RECORD EXTRACTS ::

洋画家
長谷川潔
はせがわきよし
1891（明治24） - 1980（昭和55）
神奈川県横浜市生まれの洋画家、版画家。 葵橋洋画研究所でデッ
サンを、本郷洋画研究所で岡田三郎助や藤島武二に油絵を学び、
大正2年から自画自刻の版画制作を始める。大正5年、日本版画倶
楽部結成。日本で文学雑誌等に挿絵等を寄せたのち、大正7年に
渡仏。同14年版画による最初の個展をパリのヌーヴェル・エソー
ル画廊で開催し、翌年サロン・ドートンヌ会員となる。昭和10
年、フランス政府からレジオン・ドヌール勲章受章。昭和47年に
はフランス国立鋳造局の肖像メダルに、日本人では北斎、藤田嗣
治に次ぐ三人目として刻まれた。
==
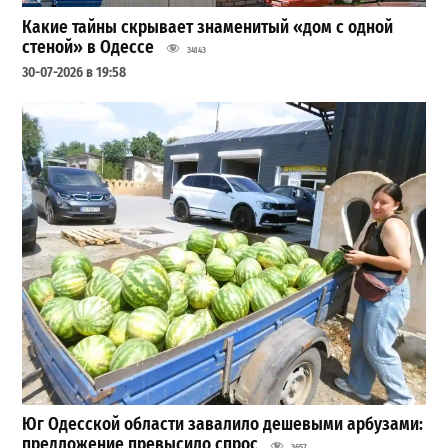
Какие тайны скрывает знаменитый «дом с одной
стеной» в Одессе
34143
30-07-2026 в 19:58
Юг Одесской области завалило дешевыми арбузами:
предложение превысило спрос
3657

YOUR ASSIGNMENT ::
Find "楽部結成。日本で文学雑誌等に挿絵等を寄せたのち、大正7年に" in the entries above and copy that whole line exactly, then each line after it through the line that contains "治に次ぐ三人目として刻まれた。".

RESPONSE ::
楽部結成。日本で文学雑誌等に挿絵等を寄せたのち、大正7年に
渡仏。同14年版画による最初の個展をパリのヌーヴェル・エソー
ル画廊で開催し、翌年サロン・ドートンヌ会員となる。昭和10
年、フランス政府からレジオン・ドヌール勲章受章。昭和47年に
はフランス国立鋳造局の肖像メダルに、日本人では北斎、藤田嗣
治に次ぐ三人目として刻まれた。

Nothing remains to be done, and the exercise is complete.